In July and August 2020, I registered an ASN and provider independent IPv4 and IPv6 addresses at the American Registry for Internet Numbers. This was particularly useful for me, as it allowed me to realize many of the advantages that comes with having static, routed IPv6 prefixes, such as reverse DNS, the guaranteed ability to realize Snippets:Nginx geo local server address (required for things like IPv6 Things and Socketbox), and the ability to create a network with multiple downstream routers using static routes and/or prefix delegation.

However, what I did not like about this was that I had to spend a lot of money doing all of this. The ARIN fees already cost me over one thousand dollars. I also tried to sign up for various business Internet services, but either they did not serve my home (which was in a residential location, not a commercial one, due to COVID), or they were way too expensive for me as an individual. This was certainly not very nice if I wanted to talk about the advantages of IPv6 and allow others to realize those advantages too.

I had already set up a network using the BGP addresses at home using a VPN tunnel. This allowed me to use the BGP addresses directly on the network, but it was overall not very nice, simply because of inefficiencies with using the VPN tunnel in circumstances where the ISP addresses would already suffice, as well as potential privacy issues (due to the ARIN whois).

This caused a rather interesting dilemma: should I use BGP addresses, which has the advantage of being larger and static, at the expense of privacy issues and inefficiencies with using a VPN tunnel, or should I use the ISP addresses, which are more efficient to use, but are dynamic and smaller? To have the best of both worlds, I used IPv6 NAT on my main router to translate the static 2001:db8:XXXX::/48 addresses that I numbered my network with to the dynamic ISP addresses, using the ip6tables NETMAP target described in Linux Networking Primitives.

Eventually, I considered switching to the other ISP I had in my area, which did not have IPv6 the last time I used it several years before this consideration. This was very problematic since that would effectively nullify any advantage that I previously had with using IPv6 addresses on my home network. I was not willing to use my BGP addresses in such a situation.

This ultimately meant that in order for a network with IPv6 enabled to be sustainable, I had to have an IPv6-enabled ISP. Changing ISPs would therefore be a much bigger ordeal compared to the average consumer since IPv6-only subnets on my network would have to go back to having IPv4 addresses, which ends up creating a bottleneck from the address space being very small compared to IPv6. This was certainly not acceptable for me, as doing so severely limited the ability to have IPv6-only subnets.

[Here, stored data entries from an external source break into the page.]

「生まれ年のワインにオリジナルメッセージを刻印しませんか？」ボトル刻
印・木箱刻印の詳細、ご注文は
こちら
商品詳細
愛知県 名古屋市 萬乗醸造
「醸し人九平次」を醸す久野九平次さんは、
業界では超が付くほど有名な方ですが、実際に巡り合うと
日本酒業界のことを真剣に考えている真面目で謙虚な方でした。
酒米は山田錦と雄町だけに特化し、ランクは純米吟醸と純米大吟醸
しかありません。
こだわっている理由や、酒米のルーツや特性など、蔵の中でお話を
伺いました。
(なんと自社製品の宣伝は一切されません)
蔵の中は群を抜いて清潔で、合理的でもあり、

You might be wondering, "why not just use a Hurricane Electric tunnel?" Well, there are people on the Internet with complaints about those tunnels, such as Netflix being blocked, peering issues with Cogent, not being compatible with CGNAT, the reputation of the addresses being less favorable compared to ISP addresses, and no longer offering free BGP tunnels.

These issues, especially the address reputation issue, ultimately led me to the big problem of wanting to have an IPv6 network with an ISP that does not have IPv6, but I cannot use tunnel or VPN services.

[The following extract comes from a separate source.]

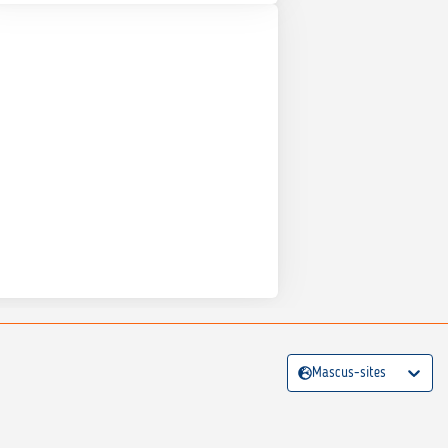
Mascus-sites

And so Universal Relay was created to realize the advantages of IPv6 without requiring anything other than your normal IPv4-only, dual-stack, or IPv6-only Internet connection. If you only have IPv4, then it won't grant you access to IPv6-only sites (no software can do that, and Universal Relay is not intended to change that), but if you do switch to an ISP which has IPv6, then Universal Relay can make the most out of it, and if you switch back to an IPv4-only ISP, then you can still sustain the IPv6-only private side network.

There were a number of other circumstances that also led to the creation of Universal Relay, such as

In addition to the above, I remember having written an old text document which had address and subnet mappings to effectively "partition" the IPv6 address space. The text below is not exactly the contents of that text document, but is very similar in spirit:

fd00:1200:4500:7800::/64 -> fe80::/64 on eth0
fd00:1200:4500:7801::/64 -> fe80::/64 on eth1
fd00:1200:4500:7802::1 port 80 -> unix /run/nginx.sock

Summary: Registered IPv4/IPv6 space and ASN with RIR. Initially used it to support home network. Unfortunately, not sustainable in the long run, so switched back to ISP addresses with IPv6 NAT workaround. Workaround fell apart as I contemplated switching ISPs. Tunnels were found problematic too. Created Universal Relay as a consequence of realizing those issues.

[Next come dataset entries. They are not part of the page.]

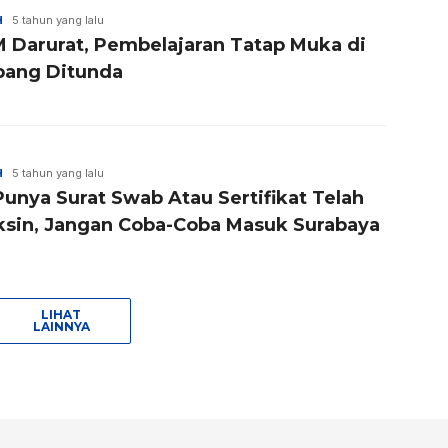
H
5 tahun yang lalu
 Darurat, Pembelajaran Tatap Muka di
ang Ditunda
H
5 tahun yang lalu
Punya Surat Swab Atau Sertifikat Telah
ksin, Jangan Coba-Coba Masuk Surabaya
LIHAT
LAINNYA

Functionality deemed "out of scope"

  • Any means of bypassing censorship or existing web filters
  • Maintaining block lists or categories of web sites (like with Pi-Hole)
  • Completely blocking all access to a certain web site; the domain filters will only filter out patterns of domains if the programmatic DNS server were to be used. If the client connected to the IP address directly (using the ip4/ip6-[...].u-relay.home.arpa zone) and used some domain fronting technique, then Universal Relay does not really have the means of blocking that without also causing collateral blocking. The only safe place where you can ensure that a particular IP address is blocked is by using the transform_resolved_endpoint user hook, or by ensuring that clients cannot provide arbitrary parameters to a particular upstream connection (like a static C-list implemented using the resolve_map user hook). Although the filters can be used to block IP addresses or websites like with Pi-Hole or pfBlocker-NG, they are much more suited for redirection or facilitation of additional connectivity, rather than to block connectivity.

Detailed Description

This article or section needs to be updated.
Describe the mode of operation of the fake DNS server, and how it allows us to recover the original domain name, as well as the Internet and ISP-independent properties of Universal Relay's private side.

Universal Relay is a simple TCP->TCP relay for (isolated) network namespaces. It supports a variety of modes of operation, such as tunneling all traffic through a SOCKS server, as well as custom routing of network destinations.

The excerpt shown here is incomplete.